私は列に並ぶのは苦ではないタチなのだが、累はどうなのだろうと言うことが気になった。
「累さん、並ぶの平気ですか?もし並ぶのが苦痛だったら別のお店に…」
「そんなことないよ。むしろ好きかな。何を食べようかゆっくり選べるしね」
そう言った累の手にはメニュー表が握られていた。先ほど予約機の近くに置いてあったものを持ってきたらしい。私は累が広げたメニュー表を一緒に見せてもらうことにした。そこには色々なトッピングのパンケーキが並んでいた。私はそれも見るだけで心が躍った。累も同じようで、目を輝かせてメニュー表を見ている。
「私、トロピカルフルーツのパンケーキにしようかと思います。累さんは?」
「そうだね。このフレッシュベリーのパンケーキにしようかな。俺、ベリー系が大好きなんだ」
また新しい好きを知れた。それが嬉しかった。メニュー表に掲載されているフレッシュベリーのパンケーキはイチゴやブラックベリー、ラズベリーがたっぷり乗っていて、横にはいちごアイスが添えられていてとても美味しそうだった。
「わあ!美味しそう!」
その写真にはベリーが綺麗に盛り付けられていて、とても美味しそうで思わず声をあげてしまったが、これでは私が食いしん坊みたいで恥ずかしい。でも累はそんなことは気にしていないようで、優しく微笑む。
「じゃあ結菜のパンケーキと半分こにする?俺もトロピカルフルーツ興味あったから」
「え?いいんですか?嬉しいですけど無理しないでくださいね」
「ん。好きな子の好きなもの、一緒に食べられたら楽しいだろうなって思ってるから、気にしないで」
好きな子。その響きがくすぐったくて思わず赤面してしまったので、手で顔を隠した。するとその手は累に優しく解かれて背の高い累が腰をかがめて見つめてきた。
「累さん!どうしたんですか?」
「赤くなった結菜が見たかったから」
「なんだかずるいです。私ばかり累さんのことどんどん好きになっていってる気がします」
「ふふ。それならよかった。でも結菜のことをどんどん好きになっていってるのは同じだよ」
自分でぼけつを掘ってしまった。またさらに頬が熱くなる。きっと今の私は茹蛸みたいに真っ赤になっているだろう。
「可愛いね。結菜」
頭にまた手が乗った。そして優しく撫でられる。私はこの瞬間がとても好きになってしまっていた。
その時、名前を呼ばれたので店内に入って席についた。メニューは決めていたのでその場で注文し、しばし届くのを待つことになった。
「ねえ、紙ナプキンで鳥が作れるんだけどやって見せようか?」
累が唐突に言い出したので私は驚いたが、興味があったので、頷く。
「はい!見てみたいです」
「じゃあちょっと待ってて」
そう言うと累は紙ナプキンを1枚取ると広げて折りたたみ始めた。私はそれを興味深く観察する。するとどんどん一枚の紙だったものが鳥の形に変形していった。
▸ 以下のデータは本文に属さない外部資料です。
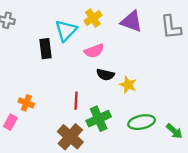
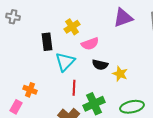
yellow cross: (93, 18) -> (72, 27), moved
purple triangle: (131, 21) -> (123, 18), turned -40
cyan triangle: (66, 31) -> (65, 62), moved

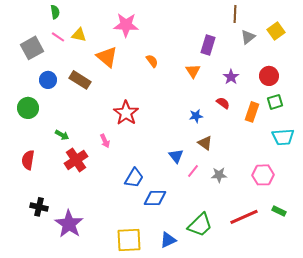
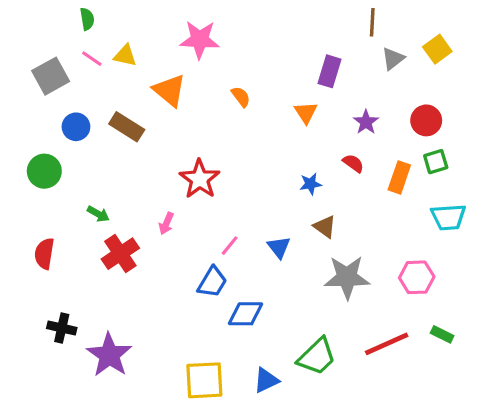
pink arrow: (105, 141) -> (166, 223), turned 48
pink line: (193, 171) -> (230, 246), moved
gray star: (219, 175) -> (347, 277), size x1.8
大きくて無骨な手なのに、その手つきは繊細で、折りたたんでいく手を見るだけでも十分楽しかった。
「できた…どう?」
「すごい!本当に鳥になりましたね。可愛い…」
感嘆の声をあげると、累は私に尋ねてきた。
「喜んでもらえてよかった。折り紙は得意なんだ。これをあげて喜んでくれた人がいたから」
「それは?」
「ん。随分昔だよ。泣いているその子を励ましたくてなんとなく折ったものがスタートかな。それからはまって色々折っていたな」
「累さんは優しいですね。私は誰かを助けたり、そう言った経験がないから…尊敬します」
「そこは、また好きになった…とかの方が嬉しいかな」
累はイタズラっぽく微笑む。そこに丁度注文していたパンケーキが届いたので、あらかじめお願いして持ってきてもらっていた取り分け用のお皿にパンケーキを乗せた。累も同じようにパンケーキを半分こにするとお皿に綺麗に盛り付けてくれる。